The Chedva Beat: A rebellious child can be challenging for any parent. What can be done to improve such a relationship?
Shoshana: First we have to define what rebellious means. When we say a child is rebellious, we usually think of him as rejecting the teachings and values of his parents. This child does not listen and defies and even mocks his parents. Sometimes he will do the opposite of what his parents expect of him. He might even be quite aggressive and verbally attack. In extreme cases, he might attack physically. If this is the rebellion we are speaking of, then the only way to help this child is to rebuild the relationship with him, because the very cause of this situation is that the child has backed out of the relationship. This is a painful process because the parents must be able to accept a great deal of hurtful behavior from their child until they win back his heart. There is no “one size fits all” answer to how the relationship can be improved or rebuilt. First, the parents must gain insight into what led their child into this situation. Secondly, there has to be a yearning for restoring the relationship and for helping the child return to the normal path of development. This is the work of the heart; it is very intuitive. The parents need to find the way to soften their child’s heart which has become defended from accessing any vulnerable feelings that are involved in being in a true relationship.

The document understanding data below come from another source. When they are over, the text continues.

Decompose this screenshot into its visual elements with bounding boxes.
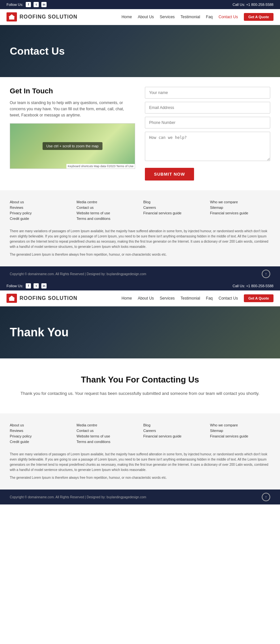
email-input[interactable] <box>145 102 270 114</box>
phone-number-2: +1 800-258-5588 <box>246 284 273 288</box>
footer-link-terms-use[interactable]: Website terms of use <box>77 211 137 215</box>
scroll-top-button-2[interactable]: ↑ <box>262 493 270 501</box>
nav2-home[interactable]: Home <box>121 296 132 301</box>
nav-faq[interactable]: Faq <box>206 15 213 19</box>
thankyou-heading: Thank You For Contacting Us <box>10 375 270 385</box>
submit-button[interactable]: SUBMIT NOW <box>145 168 194 181</box>
instagram-icon-2[interactable]: in <box>41 283 47 288</box>
hero-title-1: Contact Us <box>10 45 65 57</box>
footer-col-2: Media centre Contact us Website terms of… <box>77 200 137 222</box>
footer2-link-reviews[interactable]: Reviews <box>10 429 70 433</box>
contact-description: Our team is standing by to help with any… <box>10 100 135 119</box>
logo-text: ROOFING SOLUTION <box>20 14 77 20</box>
footer2-col-3: Blog Careers Financial services guide <box>143 423 203 445</box>
footer-col-4: Who we compare Sitemap Financial service… <box>210 200 270 222</box>
nav-about[interactable]: About Us <box>138 15 154 19</box>
thankyou-content: Thank You For Contacting Us Thank you fo… <box>0 358 280 413</box>
footer2-link-credit[interactable]: Credit guide <box>10 440 70 444</box>
footer-bottom-1: Copyright © domainname.com. All Rights R… <box>0 266 280 281</box>
call-label: Call Us: <box>232 3 245 7</box>
footer-bottom-2: Copyright © domainname.com. All Rights R… <box>0 490 280 504</box>
map-container[interactable]: Use ctrl + scroll to zoom the map Keyboa… <box>10 123 135 169</box>
scroll-top-button-1[interactable]: ↑ <box>262 270 270 278</box>
footer-cols-2: About us Reviews Privacy policy Credit g… <box>10 423 270 445</box>
footer-link-credit[interactable]: Credit guide <box>10 217 70 221</box>
logo-2: ROOFING SOLUTION <box>7 294 77 303</box>
footer2-link-compare[interactable]: Who we compare <box>210 423 270 427</box>
footer-link-media[interactable]: Media centre <box>77 200 137 204</box>
footer-link-contact[interactable]: Contact us <box>77 206 137 209</box>
get-quote-button-1[interactable]: Get A Quote <box>244 13 273 21</box>
nav-testimonial[interactable]: Testimonial <box>181 15 200 19</box>
footer2-link-sitemap[interactable]: Sitemap <box>210 429 270 433</box>
footer-link-privacy[interactable]: Privacy policy <box>10 211 70 215</box>
footer-link-compare[interactable]: Who we compare <box>210 200 270 204</box>
svg-marker-0 <box>8 14 15 17</box>
svg-rect-1 <box>9 17 14 20</box>
footer2-link-about[interactable]: About us <box>10 423 70 427</box>
name-input[interactable] <box>145 87 270 99</box>
thankyou-hero-title: Thank You <box>10 326 69 339</box>
twitter-icon[interactable]: t <box>34 2 39 7</box>
footer-col-1: About us Reviews Privacy policy Credit g… <box>10 200 70 222</box>
email-field-group <box>145 102 270 114</box>
phone-input[interactable] <box>145 117 270 128</box>
footer2-col-2: Media centre Contact us Website terms of… <box>77 423 137 445</box>
footer-col-3: Blog Careers Financial services guide <box>143 200 203 222</box>
facebook-icon-2[interactable]: f <box>26 283 31 288</box>
nav2-contact[interactable]: Contact Us <box>218 296 238 301</box>
footer-link-terms-cond[interactable]: Terms and conditions <box>77 217 137 221</box>
get-quote-button-2[interactable]: Get A Quote <box>244 294 273 302</box>
phone-number: +1 800-258-5588 <box>246 3 273 7</box>
main-nav-2: Home About Us Services Testimonial Faq C… <box>121 294 273 302</box>
footer-cols-1: About us Reviews Privacy policy Credit g… <box>10 200 270 222</box>
copyright-1: Copyright © domainname.com. All Rights R… <box>10 272 146 276</box>
name-field-group <box>145 87 270 99</box>
footer-link-reviews[interactable]: Reviews <box>10 206 70 209</box>
footer2-col-1: About us Reviews Privacy policy Credit g… <box>10 423 70 445</box>
contact-title: Get In Touch <box>10 87 135 95</box>
footer-link-financial[interactable]: Financial services guide <box>143 211 203 215</box>
footer-link-blog[interactable]: Blog <box>143 200 203 204</box>
top-bar-1: Follow Us: f t in Call Us: +1 800-258-55… <box>0 0 280 9</box>
message-input[interactable] <box>145 132 270 161</box>
footer-2: About us Reviews Privacy policy Credit g… <box>0 413 280 490</box>
twitter-icon-2[interactable]: t <box>34 283 39 288</box>
footer-body-text: There are many variations of passages of… <box>10 229 270 249</box>
contact-section: Get In Touch Our team is standing by to … <box>0 77 280 190</box>
header-2: ROOFING SOLUTION Home About Us Services … <box>0 290 280 306</box>
call-section: Call Us: +1 800-258-5588 <box>232 3 273 7</box>
nav2-faq[interactable]: Faq <box>206 296 213 301</box>
footer-1: About us Reviews Privacy policy Credit g… <box>0 190 280 266</box>
nav-home[interactable]: Home <box>121 15 132 19</box>
follow-us-section: Follow Us: f t in <box>7 2 47 7</box>
footer2-link-media[interactable]: Media centre <box>77 423 137 427</box>
nav-services[interactable]: Services <box>160 15 175 19</box>
footer2-link-terms-cond[interactable]: Terms and conditions <box>77 440 137 444</box>
logo-icon <box>7 12 17 21</box>
footer-link-financial2[interactable]: Financial services guide <box>210 211 270 215</box>
nav-contact[interactable]: Contact Us <box>218 15 238 19</box>
footer-link-sitemap[interactable]: Sitemap <box>210 206 270 209</box>
map-footer: Keyboard shortcuts Map data ©2023 Terms … <box>66 164 135 168</box>
header-1: ROOFING SOLUTION Home About Us Services … <box>0 9 280 25</box>
footer2-link-financial[interactable]: Financial services guide <box>143 434 203 438</box>
footer2-link-financial2[interactable]: Financial services guide <box>210 434 270 438</box>
follow-us-section-2: Follow Us: f t in <box>7 283 47 288</box>
nav2-about[interactable]: About Us <box>138 296 154 301</box>
footer2-link-privacy[interactable]: Privacy policy <box>10 434 70 438</box>
footer2-link-careers[interactable]: Careers <box>143 429 203 433</box>
svg-rect-3 <box>9 298 14 301</box>
footer2-link-blog[interactable]: Blog <box>143 423 203 427</box>
footer-link-careers[interactable]: Careers <box>143 206 203 209</box>
logo-1: ROOFING SOLUTION <box>7 12 77 21</box>
footer2-link-terms-use[interactable]: Website terms of use <box>77 434 137 438</box>
footer2-link-contact[interactable]: Contact us <box>77 429 137 433</box>
facebook-icon[interactable]: f <box>26 2 31 7</box>
nav2-testimonial[interactable]: Testimonial <box>181 296 200 301</box>
footer2-generated-text: The generated Lorem Ipsum is therefore a… <box>10 475 270 480</box>
nav2-services[interactable]: Services <box>160 296 175 301</box>
call-label-2: Call Us: <box>232 284 245 288</box>
footer-link-about[interactable]: About us <box>10 200 70 204</box>
instagram-icon[interactable]: in <box>41 2 47 7</box>
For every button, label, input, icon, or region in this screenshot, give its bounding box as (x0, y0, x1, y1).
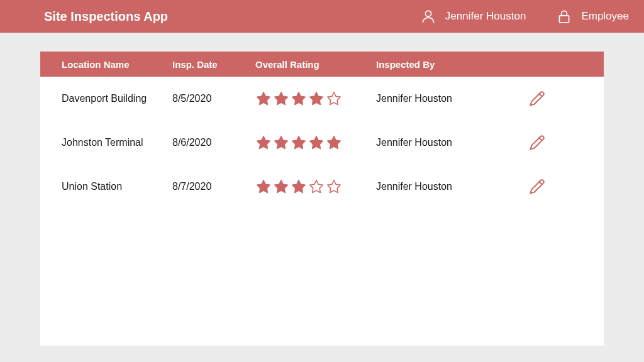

“Defendedness” is a term that is used to describe the mechanism our brains are equipped with to protect us from too much pain. When being in a relationship is painful, the brain reverses the instinct to seek closeness and contact. Thus in the case of a “rebellious” child, he would no longer experience feelings of vulnerability and would automatically resist his parents. This is why parents must then make it as easy and safe as possible for their child to come close to them again. As I mentioned previously, they must accept the hurtful behavior of their child. It’s important to remember that the child has not consciously chosen to back away from his parents. He is not choosing to hurt them. This is a mechanism of the brain’s defense system when a child experiences too many alarming feelings of separation from his parents.
There is a second kind of benign behavior which is often described as rebelliousness. This behavior takes the form of not listening, resisting a parent’s direction, or wanting to do the opposite. Even two-year-olds behave this way. This is called counterwill, a dynamic which exists in all of us when we counter the will of others. No one likes to feel forced to do something. Any perception of being forced to do something against our will raises counterwill, a natural force of nature. Counterwill in children of all ages serves the development of the child because it helps him find his own will, direction, goals, desires, preferences and priorities in life. This is different from the kind of rebellion that I described earlier when the child’s instincts to be close to his parents go into reverse. Here we are talking about a child who still has his soft heart and is heading in a positive direction in life. There is a way to work with this dynamic within the relationship such that the counterwill can be avoided. Dr. Neufeld designed a 4-hour course, Making Sense of Counterwill, to explain this misunderstood dynamic of parent-child relationships.